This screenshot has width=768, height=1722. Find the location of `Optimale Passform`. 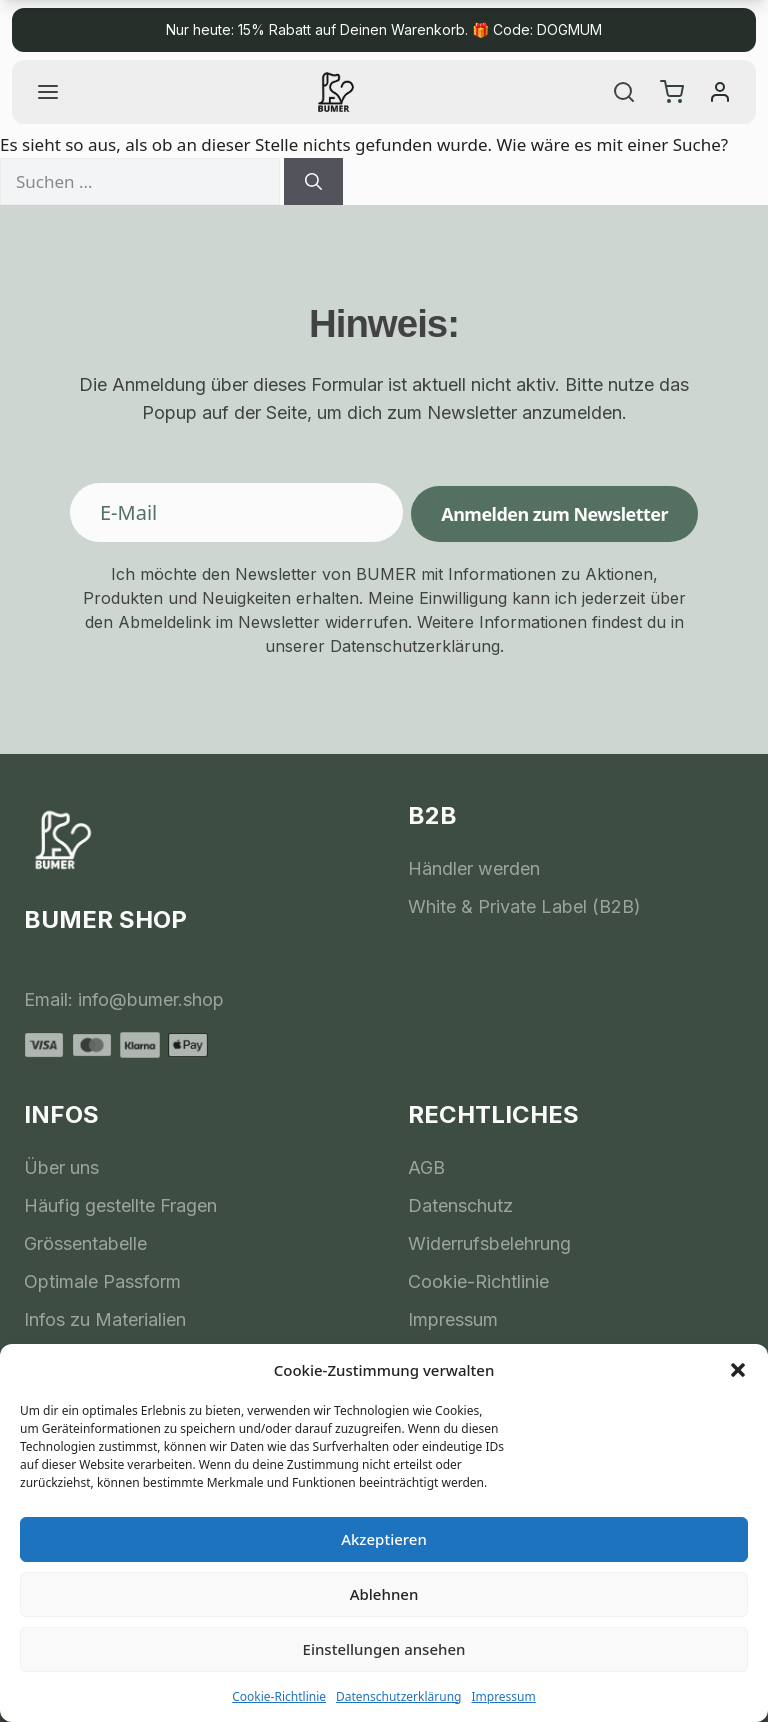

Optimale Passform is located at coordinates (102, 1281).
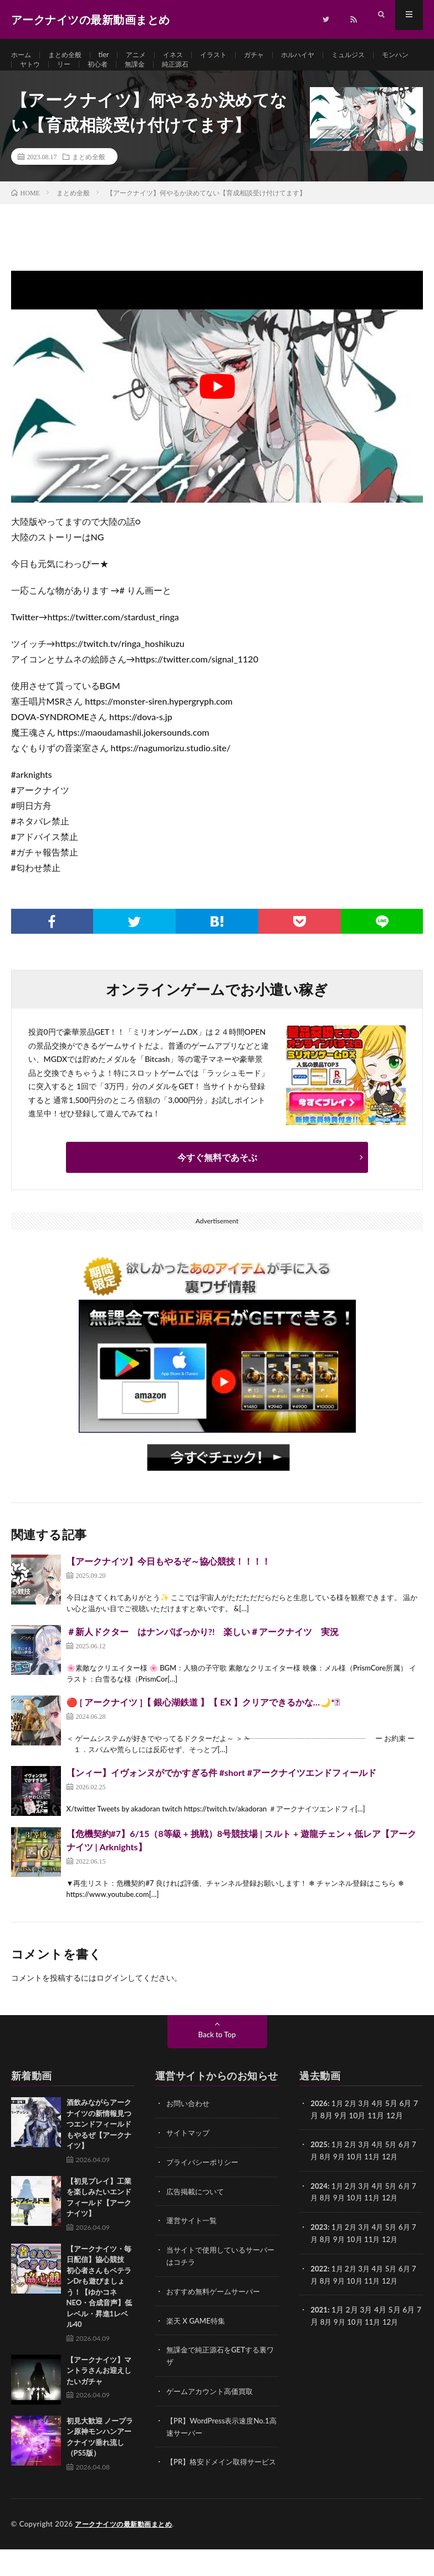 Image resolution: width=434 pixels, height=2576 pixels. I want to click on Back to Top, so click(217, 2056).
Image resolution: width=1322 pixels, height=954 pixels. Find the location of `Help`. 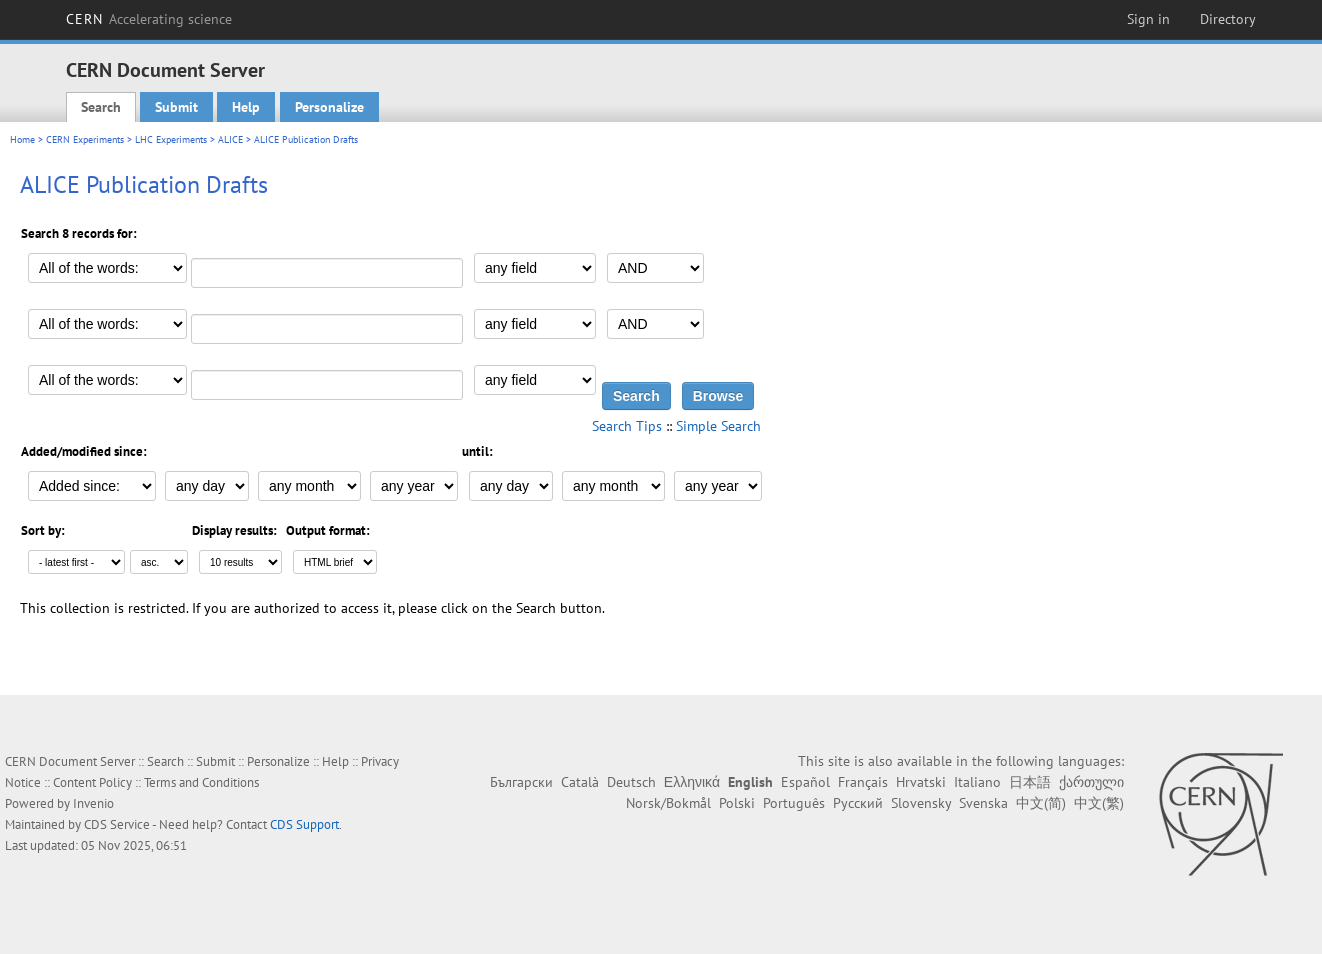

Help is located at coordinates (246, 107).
****************************************
TASK DESCRIPTION: All entries are to be retyped exactly. Omit any embedded images.

SOLUTION TO THIS EXERCISE:
This screenshot has width=768, height=1722. Find the location of `Optimale Passform`. 

Optimale Passform is located at coordinates (102, 1281).
 Image resolution: width=434 pixels, height=2576 pixels. I want to click on Back to Top, so click(217, 2056).
Image resolution: width=1322 pixels, height=954 pixels. Find the location of `Help`. 

Help is located at coordinates (246, 107).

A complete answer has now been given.